# Restauration iPod 3G



## flotow (28 Décembre 2017)

Bonsoir

Je cherche à restaurer un iPod 3G.
Je l'ai connecté à mon MBP sous 10.11… iTunes à le firmware mais il me demande de le connecter en FW.
Je le connecte en FW et iTunes 8 me dit qu'il ne trouve pas le serveur de MAJ…

Je téléchargé ca : https://support.apple.com/kb/DL341?viewlocale=en_US&locale=en_US
Mais iTunes 8 ne le reconnait pas… 
A priori ça devrait contenir cette MAJ : https://www.macrumors.com/2005/02/23/ipod-updater-2005-02-22-now-available/
Mais la page n'est plus disponible.

Savez vous comment faire pour restaurer mon iPod 3G ?
L'idée étant de valider la restauration sur le disque d'origine avant de le changer par une carte SD.


----------



## flotow (28 Décembre 2017)

Je me répond à moi même : j'ai trouvé le ipsw original !
http://iosindex.com/ipod/3g/2.3-2

C'est en fait un lien direct chez Apple. J'ai restauré deux iPods 3G comme ça ce matin. 
Reste plus qu'à avoir mes adapteurs... et j'aurai deux iPods à flash !


----------



## paranormal-wizzzard (29 Décembre 2017)

Bon ba j'arrive trop tard j'allais t'envoyer ce lien pour les firmwares


----------



## flotow (8 Janvier 2018)

paranormal-wizzzard a dit:


> Bon ba j'arrive trop tard j'allais t'envoyer ce lien pour les firmwares


Au final, si iTunes 7 sur Panther/Tiger n'arrivait pas a telecharger le firmware, iTunes 12 sur Mac/Windows y arrive


----------



## JeremyP78 (30 Août 2022)

Bonjour à vous,
J'essaye de convertir mon iPod 3G avec dock au format carte SD avec un changement de batterie.
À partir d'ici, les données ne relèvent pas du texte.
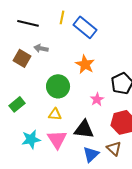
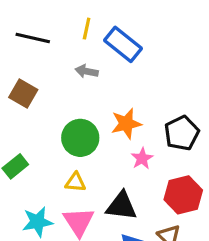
gray arrow: (41, 48) -> (87, 71), moved
orange star: (85, 64) -> (126, 124), moved, turned 30

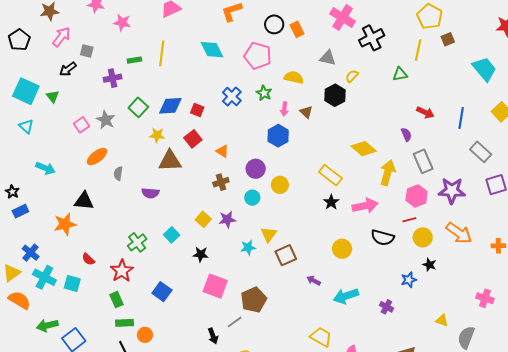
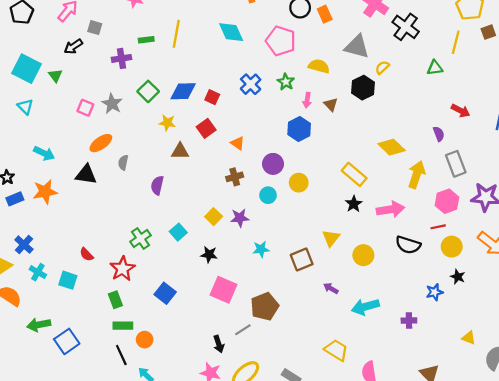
black cross: (372, 38) -> (406, 27), turned -30
gray triangle: (328, 58) -> (357, 47), size x1.4
pink square: (81, 125) -> (85, 108), turned -35
brown triangle: (170, 161) -> (180, 151), size x0.7
purple semicircle: (150, 193) -> (157, 185), turned 96
black triangle: (84, 201) -> (86, 175), moved
orange star: (65, 224) -> (45, 192), moved
yellow triangle: (269, 234) -> (331, 238), moved
cyan cross: (44, 277) -> (38, 272), size x0.7
purple cross: (386, 307) -> (409, 320), turned -32

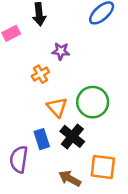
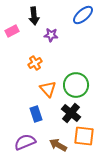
purple star: (61, 51) -> (51, 35), moved
black cross: (72, 136) -> (71, 113), moved
purple semicircle: (19, 159) -> (25, 142), moved, turned 60

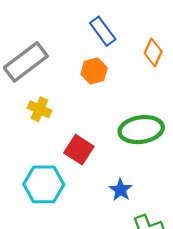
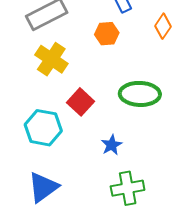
yellow cross: (39, 109) -> (51, 59), size x1.5

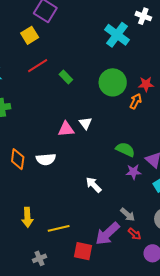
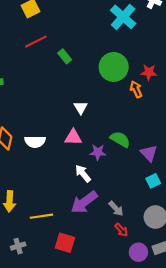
orange arrow: (136, 101) -> (136, 89), turned -56
pink triangle: (66, 129) -> (73, 137), moved
purple star: (133, 172) -> (98, 152), moved
purple arrow: (107, 234) -> (84, 202), moved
Mon premier problème, c'est qu'il n'apparait pas sur mon iMac Monterey (à jour), que ce soit avec le disque dur (qui tourne) ou la carte SD. Y'a le logo du dossier vide. Après branchement, logo pomme et puis... plus rien, ce logo sans discontinué.
Y-a-t-il une technique spéciale ?
J'utilise évidemment un cable Y : prise FW vers le bloc secteur et USB vers le Mac.

Second problème, ou plutôt question, pour le fichier ipsw de mise à jour de l'iPod, est-ce bien ici que je le trouve https://iosindex.com ? Car le lien précédent ne marche pas (http au lieu de https).

Merci par avance.

Jérémy


----------